# [WHAT IS NEEDED]
Exclude every picture and return the remaining entries below verbatim.

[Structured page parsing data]
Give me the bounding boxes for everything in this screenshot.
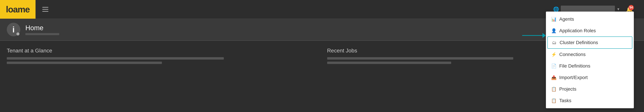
application-roles-label: Application Roles xyxy=(559,28,596,33)
connections-label: Connections xyxy=(559,52,586,57)
hamburger-area[interactable] xyxy=(36,7,55,12)
connections-icon: ⚡ xyxy=(551,52,556,57)
menu-item-connections[interactable]: ⚡ Connections xyxy=(546,49,634,60)
dropdown-arrow-icon[interactable]: ▼ xyxy=(616,7,620,11)
jobs-bar-2 xyxy=(327,62,451,64)
recent-jobs-title: Recent Jobs xyxy=(327,48,357,54)
avatar-letter: i xyxy=(12,25,14,34)
tasks-icon: 📋 xyxy=(551,98,556,103)
agents-icon: 📊 xyxy=(551,17,556,22)
file-definitions-label: File Definitions xyxy=(559,63,590,69)
avatar-dot xyxy=(16,32,20,36)
projects-icon: 📋 xyxy=(551,86,556,92)
page-title: Home xyxy=(25,24,59,32)
tenant-bar-2 xyxy=(7,62,162,64)
application-roles-icon: 👤 xyxy=(551,28,556,33)
arrow-container xyxy=(522,33,546,38)
dropdown-menu[interactable]: 📊 Agents 👤 Application Roles 🗂 Cluster D… xyxy=(546,12,634,108)
file-definitions-icon: 📄 xyxy=(551,63,556,69)
tenant-glance-title: Tenant at a Glance xyxy=(7,48,52,54)
arrow-head xyxy=(542,33,546,38)
cluster-definitions-label: Cluster Definitions xyxy=(560,40,598,45)
page-title-area: Home xyxy=(25,24,59,35)
menu-item-application-roles[interactable]: 👤 Application Roles xyxy=(546,25,634,37)
logo-area[interactable]: loame xyxy=(0,0,36,19)
menu-item-cluster-definitions[interactable]: 🗂 Cluster Definitions xyxy=(548,37,632,49)
page-subtitle-bar xyxy=(25,33,59,35)
tasks-label: Tasks xyxy=(559,98,572,103)
jobs-bar-1 xyxy=(327,57,513,60)
globe-icon: 🌐 xyxy=(553,7,559,12)
tenant-bar-1 xyxy=(7,57,224,60)
arrow-line xyxy=(522,35,542,36)
import-export-icon: 📤 xyxy=(551,75,556,80)
tenants-section: Tenant at a Glance xyxy=(7,48,317,112)
menu-item-projects[interactable]: 📋 Projects xyxy=(546,83,634,95)
import-export-label: Import/Export xyxy=(559,75,588,80)
notification-badge: 54 xyxy=(628,5,634,10)
tenant-bars xyxy=(7,57,317,64)
menu-item-file-definitions[interactable]: 📄 File Definitions xyxy=(546,60,634,72)
cluster-definitions-icon: 🗂 xyxy=(552,40,557,45)
menu-item-agents[interactable]: 📊 Agents xyxy=(546,14,634,25)
logo: loame xyxy=(6,4,30,15)
hamburger-menu-icon[interactable] xyxy=(42,7,48,12)
projects-label: Projects xyxy=(559,86,576,92)
menu-item-tasks[interactable]: 📋 Tasks xyxy=(546,95,634,106)
menu-item-import-export[interactable]: 📤 Import/Export xyxy=(546,72,634,83)
agents-label: Agents xyxy=(559,17,574,22)
avatar: i xyxy=(7,23,20,36)
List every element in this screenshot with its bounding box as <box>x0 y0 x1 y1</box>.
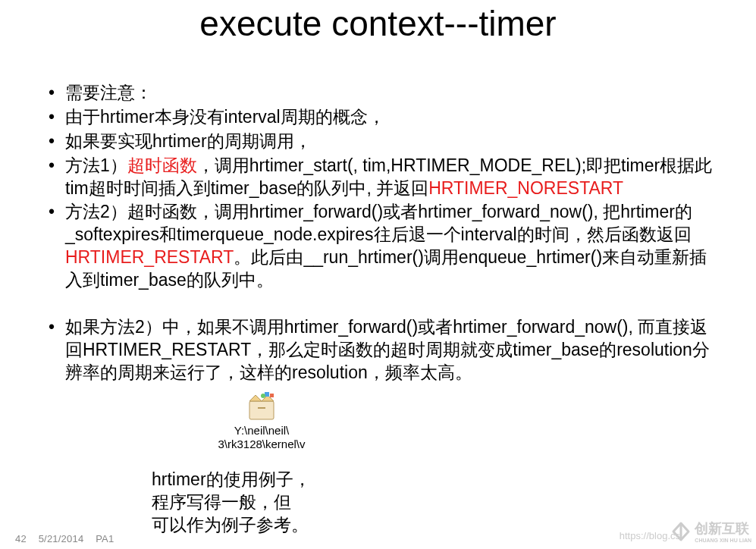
bullet-item: 需要注意： <box>42 82 718 105</box>
path-line: Y:\neil\neil\ <box>234 424 290 437</box>
caption-text: hrtimer的使用例子， 程序写得一般，但 可以作为例子参考。 <box>152 469 311 537</box>
svg-rect-6 <box>258 407 265 409</box>
path-line: 3\rk3128\kernel\v <box>218 438 305 450</box>
watermark-logo: 创新互联 CHUANG XIN HU LIAN <box>670 519 751 543</box>
highlight-text: HRTIMER_RESTART <box>65 247 234 267</box>
bullet-item: 由于hrtimer本身没有interval周期的概念， <box>42 106 718 129</box>
footer-tag: PA1 <box>96 533 114 544</box>
caption-line: hrtimer的使用例子， <box>152 469 311 491</box>
highlight-text: HRTIMER_NORESTART <box>428 178 623 198</box>
caption-line: 程序写得一般，但 <box>152 491 311 514</box>
logo-brand-text: 创新互联 <box>695 519 751 538</box>
bullet-list: 需要注意： 由于hrtimer本身没有interval周期的概念， 如果要实现h… <box>42 82 718 292</box>
text-segment: 方法2）超时函数，调用hrtimer_forward()或者hrtimer_fo… <box>65 202 692 244</box>
bullet-list-2: 如果方法2）中，如果不调用hrtimer_forward()或者hrtimer_… <box>42 316 718 384</box>
bullet-item: 如果要实现hrtimer的周期调用， <box>42 130 718 153</box>
logo-icon <box>670 521 692 542</box>
svg-rect-0 <box>249 401 274 419</box>
svg-rect-4 <box>270 394 274 397</box>
slide-footer: 42 5/21/2014 PA1 <box>15 533 123 544</box>
svg-point-5 <box>261 394 265 398</box>
svg-marker-2 <box>249 395 262 401</box>
caption-line: 可以作为例子参考。 <box>152 514 311 537</box>
content-area: 需要注意： 由于hrtimer本身没有interval周期的概念， 如果要实现h… <box>0 44 756 384</box>
logo-brand-subtext: CHUANG XIN HU LIAN <box>695 538 751 543</box>
text-segment: 方法1） <box>65 155 127 175</box>
bullet-item: 如果方法2）中，如果不调用hrtimer_forward()或者hrtimer_… <box>42 316 718 384</box>
embedded-file-path: Y:\neil\neil\ 3\rk3128\kernel\v <box>186 424 337 451</box>
embedded-file[interactable]: Y:\neil\neil\ 3\rk3128\kernel\v <box>186 391 337 451</box>
bullet-item: 方法2）超时函数，调用hrtimer_forward()或者hrtimer_fo… <box>42 201 718 292</box>
page-number: 42 <box>15 533 27 544</box>
package-icon <box>245 391 278 421</box>
bullet-item: 方法1）超时函数，调用hrtimer_start(, tim,HRTIMER_M… <box>42 155 718 200</box>
highlight-text: 超时函数 <box>127 155 197 175</box>
slide-title: execute context---timer <box>0 0 756 44</box>
footer-date: 5/21/2014 <box>39 533 84 544</box>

# [TASK ANSWER]
Give me the bounding boxes for everything in this screenshot.
application-roles-label: Application Roles xyxy=(559,28,596,33)
connections-label: Connections xyxy=(559,52,586,57)
hamburger-area[interactable] xyxy=(36,7,55,12)
connections-icon: ⚡ xyxy=(551,52,556,57)
menu-item-connections[interactable]: ⚡ Connections xyxy=(546,49,634,60)
dropdown-arrow-icon[interactable]: ▼ xyxy=(616,7,620,11)
jobs-bar-2 xyxy=(327,62,451,64)
recent-jobs-title: Recent Jobs xyxy=(327,48,357,54)
avatar-letter: i xyxy=(12,25,14,34)
tasks-icon: 📋 xyxy=(551,98,556,103)
agents-icon: 📊 xyxy=(551,17,556,22)
file-definitions-label: File Definitions xyxy=(559,63,590,69)
avatar-dot xyxy=(16,32,20,36)
projects-icon: 📋 xyxy=(551,86,556,92)
page-title: Home xyxy=(25,24,59,32)
tenant-bar-2 xyxy=(7,62,162,64)
application-roles-icon: 👤 xyxy=(551,28,556,33)
arrow-container xyxy=(522,33,546,38)
dropdown-menu[interactable]: 📊 Agents 👤 Application Roles 🗂 Cluster D… xyxy=(546,12,634,108)
file-definitions-icon: 📄 xyxy=(551,63,556,69)
tenant-glance-title: Tenant at a Glance xyxy=(7,48,52,54)
arrow-head xyxy=(542,33,546,38)
cluster-definitions-label: Cluster Definitions xyxy=(560,40,598,45)
page-title-area: Home xyxy=(25,24,59,35)
menu-item-application-roles[interactable]: 👤 Application Roles xyxy=(546,25,634,37)
logo-area[interactable]: loame xyxy=(0,0,36,19)
menu-item-cluster-definitions[interactable]: 🗂 Cluster Definitions xyxy=(548,37,632,49)
page-subtitle-bar xyxy=(25,33,59,35)
tasks-label: Tasks xyxy=(559,98,572,103)
jobs-bar-1 xyxy=(327,57,513,60)
globe-icon: 🌐 xyxy=(553,7,559,12)
tenant-bar-1 xyxy=(7,57,224,60)
arrow-line xyxy=(522,35,542,36)
import-export-icon: 📤 xyxy=(551,75,556,80)
tenants-section: Tenant at a Glance xyxy=(7,48,317,112)
menu-item-projects[interactable]: 📋 Projects xyxy=(546,83,634,95)
import-export-label: Import/Export xyxy=(559,75,588,80)
notification-badge: 54 xyxy=(628,5,634,10)
tenant-bars xyxy=(7,57,317,64)
menu-item-file-definitions[interactable]: 📄 File Definitions xyxy=(546,60,634,72)
cluster-definitions-icon: 🗂 xyxy=(552,40,557,45)
menu-item-agents[interactable]: 📊 Agents xyxy=(546,14,634,25)
logo: loame xyxy=(6,4,30,15)
hamburger-menu-icon[interactable] xyxy=(42,7,48,12)
projects-label: Projects xyxy=(559,86,576,92)
menu-item-tasks[interactable]: 📋 Tasks xyxy=(546,95,634,106)
menu-item-import-export[interactable]: 📤 Import/Export xyxy=(546,72,634,83)
agents-label: Agents xyxy=(559,17,574,22)
avatar: i xyxy=(7,23,20,36)
List every element in this screenshot with its bounding box as <box>x0 y0 x1 y1</box>.
bullet-item: 需要注意： <box>42 82 718 105</box>
path-line: Y:\neil\neil\ <box>234 424 290 437</box>
caption-text: hrtimer的使用例子， 程序写得一般，但 可以作为例子参考。 <box>152 469 311 537</box>
svg-rect-6 <box>258 407 265 409</box>
path-line: 3\rk3128\kernel\v <box>218 438 305 450</box>
watermark-logo: 创新互联 CHUANG XIN HU LIAN <box>670 519 751 543</box>
highlight-text: HRTIMER_RESTART <box>65 247 234 267</box>
bullet-item: 由于hrtimer本身没有interval周期的概念， <box>42 106 718 129</box>
footer-tag: PA1 <box>96 533 114 544</box>
caption-line: hrtimer的使用例子， <box>152 469 311 491</box>
highlight-text: HRTIMER_NORESTART <box>428 178 623 198</box>
caption-line: 程序写得一般，但 <box>152 491 311 514</box>
logo-brand-text: 创新互联 <box>695 519 751 538</box>
bullet-list: 需要注意： 由于hrtimer本身没有interval周期的概念， 如果要实现h… <box>42 82 718 292</box>
text-segment: 方法2）超时函数，调用hrtimer_forward()或者hrtimer_fo… <box>65 202 692 244</box>
bullet-list-2: 如果方法2）中，如果不调用hrtimer_forward()或者hrtimer_… <box>42 316 718 384</box>
bullet-item: 如果要实现hrtimer的周期调用， <box>42 130 718 153</box>
logo-icon <box>670 521 692 542</box>
svg-rect-0 <box>249 401 274 419</box>
svg-rect-4 <box>270 394 274 397</box>
slide-footer: 42 5/21/2014 PA1 <box>15 533 123 544</box>
svg-point-5 <box>261 394 265 398</box>
svg-marker-2 <box>249 395 262 401</box>
caption-line: 可以作为例子参考。 <box>152 514 311 537</box>
content-area: 需要注意： 由于hrtimer本身没有interval周期的概念， 如果要实现h… <box>0 44 756 384</box>
logo-brand-subtext: CHUANG XIN HU LIAN <box>695 538 751 543</box>
text-segment: 方法1） <box>65 155 127 175</box>
bullet-item: 如果方法2）中，如果不调用hrtimer_forward()或者hrtimer_… <box>42 316 718 384</box>
embedded-file-path: Y:\neil\neil\ 3\rk3128\kernel\v <box>186 424 337 451</box>
embedded-file[interactable]: Y:\neil\neil\ 3\rk3128\kernel\v <box>186 391 337 451</box>
bullet-item: 方法2）超时函数，调用hrtimer_forward()或者hrtimer_fo… <box>42 201 718 292</box>
page-number: 42 <box>15 533 27 544</box>
package-icon <box>245 391 278 421</box>
bullet-item: 方法1）超时函数，调用hrtimer_start(, tim,HRTIMER_M… <box>42 155 718 200</box>
highlight-text: 超时函数 <box>127 155 197 175</box>
slide-title: execute context---timer <box>0 0 756 44</box>
footer-date: 5/21/2014 <box>39 533 84 544</box>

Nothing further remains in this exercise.